Wednesday, August 9, 2017

Wisdom Wednesday: Scientists Gain Insight into Allergies

Scientists report they’ve pinpointed which immune system cells trigger allergies. The discovery may someday lead to a blood test that improves treatment, they suggests. These cells “represent a common enemy to every allergic individual that we can now easily track,” said study author Erik Wambre. He’s an immunology researcher at Seattle’s Benaroya Research Institute at Virginia Mason.

Allergic reactions stem from an inappropriate immune response to usually benign substances such as mold, pollen or peanuts. In the United States, almost 50 million Americans have nasal allergies, and as many as 200 die from serious food allergies a year.'

According to Wambre, more “biomarkers” – signs of illness that can show up in tests – are needed to improve allergy detection and assess treatment. At the moment, doctors relay on skin pricks to test your reaction to allergy-causing substances, or use blood tests that show if your immune system reacts to certain substances, Wambre said.

But these tests aren’t always accurate, and there’s no accepted way to use the results to predict someone’s response to treatment affecting the immune system, he explained.

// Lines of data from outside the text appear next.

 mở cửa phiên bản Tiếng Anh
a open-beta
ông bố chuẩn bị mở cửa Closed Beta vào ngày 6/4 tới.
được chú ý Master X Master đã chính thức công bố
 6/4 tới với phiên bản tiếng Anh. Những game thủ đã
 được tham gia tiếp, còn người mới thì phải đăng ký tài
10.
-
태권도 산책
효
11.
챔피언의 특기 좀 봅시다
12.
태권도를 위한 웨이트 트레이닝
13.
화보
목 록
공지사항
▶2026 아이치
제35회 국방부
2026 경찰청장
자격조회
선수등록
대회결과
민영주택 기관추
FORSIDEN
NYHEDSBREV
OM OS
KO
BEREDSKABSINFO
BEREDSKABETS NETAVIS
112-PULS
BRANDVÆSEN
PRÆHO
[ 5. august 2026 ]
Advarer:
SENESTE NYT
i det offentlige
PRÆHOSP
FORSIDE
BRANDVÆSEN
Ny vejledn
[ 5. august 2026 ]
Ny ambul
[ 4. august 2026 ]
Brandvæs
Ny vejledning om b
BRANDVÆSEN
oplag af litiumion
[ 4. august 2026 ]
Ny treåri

That’s where the blood test Wambre and his colleagues are developing comes in. The study authors report they’ve developed a way to detect so-called type 2 helper T-cells (TH2) that reveal if a person has an allergy, although it doesn’t specify to what substances.

“Up until now, we couldn’t easily identify the TH2 cells triggering allergies from the one protecting the body from parasites, bacteria or viruses,” Wambre said. But the researchers said they found a kind of “signature” on the cells that cause a reaction to common allergens such as peanut, grass pollen, mold, cat dander, tree pollen and dust mites.

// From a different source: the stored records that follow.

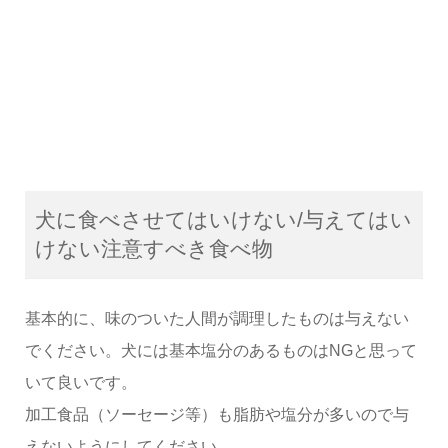
犬に食べさせてはいけない/与えてはい
けない注意すべき食べ物
基本的に、味のついた人間が調理したものは与えない
でください。犬には基本塩分のあるものはNGと思って
いて良いです。
加工食品（ソーセージ等）も脂肪や塩分が多いので与
えないようにしてください。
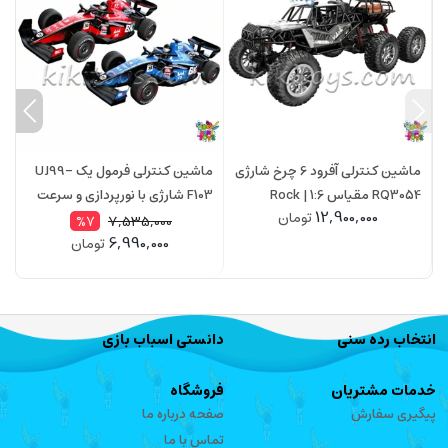
ماشین کنترلی آفرود 6 چرخ شارژی
ماشین کنترلی فرمول یک UJ99-
RQ3054 مقیاس 1:6 | Rock
F103 شارژی با نورپردازی و سرعت
768NA سر
12,900,000
تومان
Crawler
20 کیلومتر
7,535,000
%7
6,990,000
تومان
انتخاب رده سنی
دانستی اسباب بازی
خدمات مشتریان
فروشگاه
پیگیری سفارش
صفحه درباره ما
تماس با ما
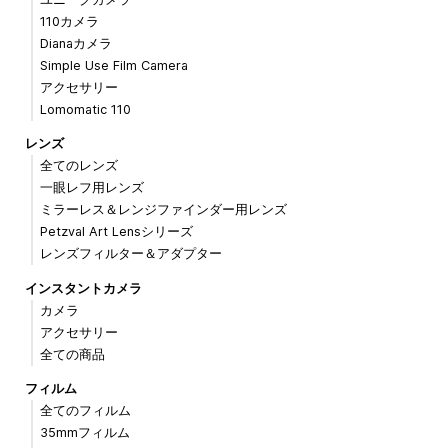
110カメラ
Dianaカメラ
Simple Use Film Camera
アクセサリー
Lomomatic 110
レンズ
全てのレンズ
一眼レフ用レンズ
ミラーレス＆レンジファインダー用レンズ
Petzval Art Lensシリーズ
レンズフィルター＆アダプター
インスタントカメラ
カメラ
アクセサリー
全ての商品
フィルム
全てのフィルム
35mmフィルム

Their study involved 80 patients with allergies and 34 without allergies. “These cells were present in every person with allergies and almost entirely absent from people who don’t have allergies,” Wambre said.

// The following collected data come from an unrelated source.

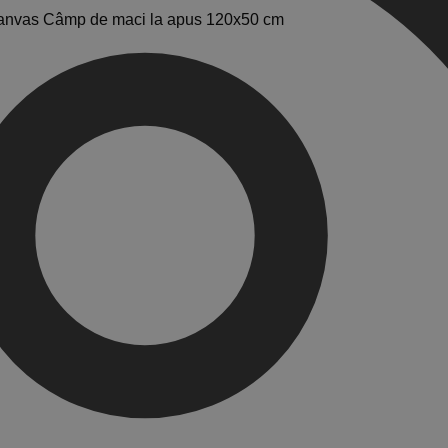
anvas Câmp de maci la apus 120x50 cm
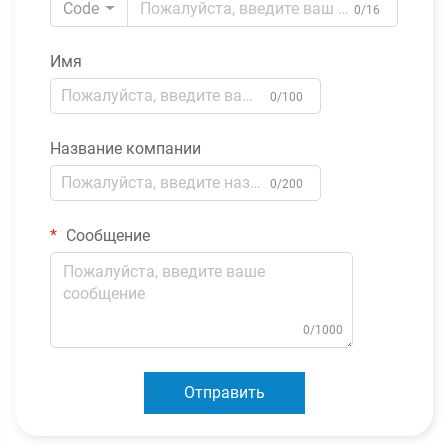
Code
0/16
Имя
0/100
Название компании
0/200
Сообщение
0/1000
Отправить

The test he has in mind would be simple, not need much blood and perhaps cost $100, he said. The study was published Aug. 2 in the journal Science Translational Medicine.

My Take:
We have known about the TH2 cell response to allergies for several years. However, until this new research, we have not been readily able to differentiate TH2 cells from TH1 cells. Both are produced by the thymus in response to data from the GALT (gut associated lymphoid tissue). However, TH1 cells are a response to infection (live foreign agents) while TH2 cells respond to allergy (non-living foreign agents).

TH cell levels have been the subject of extensive research into the function of the immune system. Now it appears we will have a cost effective way of measuring TH2 cell activity. This will have practical applications in everyday practice.

Currently, I assess TH1 and TH2 cell activity using the QA (Quintessential Applications) protocol. We then support infection fighting or allergy response as needed. However, a simple blood test to measure TH2 cell response will be a welcome confirmatory option for me.

The Bottom Line:

Hopefully, this new blood test will become a reality within the next year or two. I liken it to the secretory IgA test in the digestive tract as a specific indicator of an immune response.